I suppose that the short-lived series Caseyville, which ran in the St. Louis Star Sunday comics section from March 17 to April 14 1901, could be considered a valuable social history document. Frankly, though, between the amateur art, lack of imagination, absence of humor, and spiteful racism, I think this series may be better off forgotten.

As you probably know, the poisonous anti-Irish sentiment in the United States during the late Victorian period was not only socially acceptable, but more than occasionally engaged in by the Irish themselves. George McManus, for instance, was always happy to slam his own people, often going well beyond good-natured pokings and proddings into the realm of the most hateful slurs. Once you became a member of the ‘lace curtain Irish’, your less well-to-do brothers were evidently fair game.

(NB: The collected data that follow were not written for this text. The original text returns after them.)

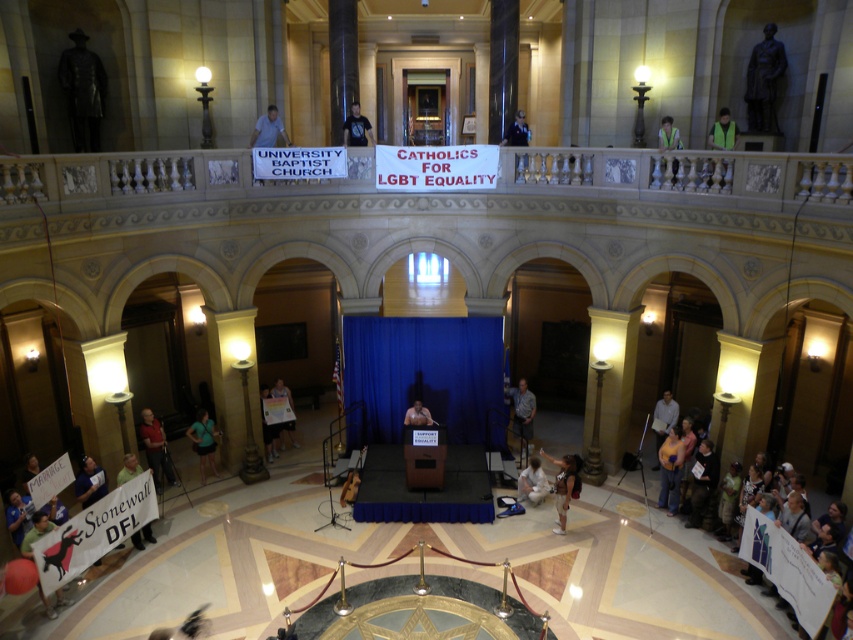 Question: Is bronze statue at upper right behind light brown wooden podium at center?

Choices:
 (A) no
 (B) yes

Answer: (A)

Question: Which is farther from the yellow reflective vest at upper right?

Choices:
 (A) dark blue t-shirt at upper center
 (B) reflective safety vest at upper right
 (C) white paper at center
 (D) light brown leather jacket at lower right

Answer: (C)

Question: Can you confirm if blue t-shirt at lower left is thinner than reflective safety vest at upper right?

Choices:
 (A) no
 (B) yes

Answer: (B)

Question: Considering the real-world distances, which object is farthest from the white paper sign at lower left?

Choices:
 (A) red shirt at lower left
 (B) light brown leather jacket at lower right
 (C) dark blue t-shirt at upper center

Answer: (B)

Question: Which point is closer to the camera?

Choices:
 (A) (283, 136)
 (B) (546, 492)

Answer: (B)

Question: Does bronze statue at upper right appear over light brown wooden podium at center?

Choices:
 (A) no
 (B) yes

Answer: (B)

This Donahoe fellow, presumably a son of Erin Eire himself, seems to have nothing but contempt for the ‘shanty Irish’, and just for good measure, throws in a shockingly aggressive racial slur against African-Americans too. It’s no shame at all, then, that Caseyville is his only known series, and I know nothing at all about him.

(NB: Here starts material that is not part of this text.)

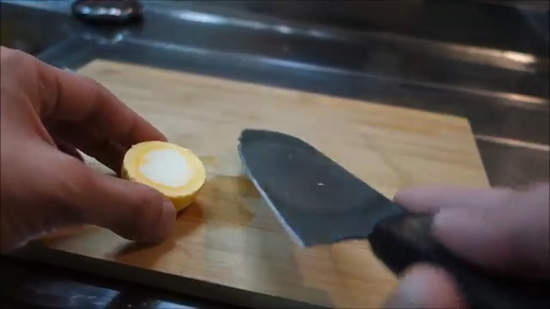 This screenshot has height=309, width=550. What are the coordinates of `counter top` in the screenshot? It's located at (466, 89).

Thanks to Cole Johnson for the samples!

Tomorrow: Alex Jay’s genealogical digging reveals the identity of Donahoe!

3 comments on “Obscurity of the Day: Caseyville

  1. You mean he was a "son of Erin", not Eire, the gaelic name of the Irish Free State, created in 1921.

    Are you going to hazard a guess this might be World Color Printing, The Star's own syndicate, or should I just 'shup'?

  2. I dinna noo tha' there was a substantive difference between Erin and Eire. But then, take note of my surname and understand it's not exactly native knowledge where my folk come from.

    As to the likely/possible Star/WCP entanglement, I guess I'm willing to stay off the battlefield about that one for he moment, until I have some new artillery to bring to bear, one way or the other.

    Danke schön, Allan

  3. Would any of the other three strips in Caseyville's run communicate anything to the modern reader? These two are basically meaningless to me.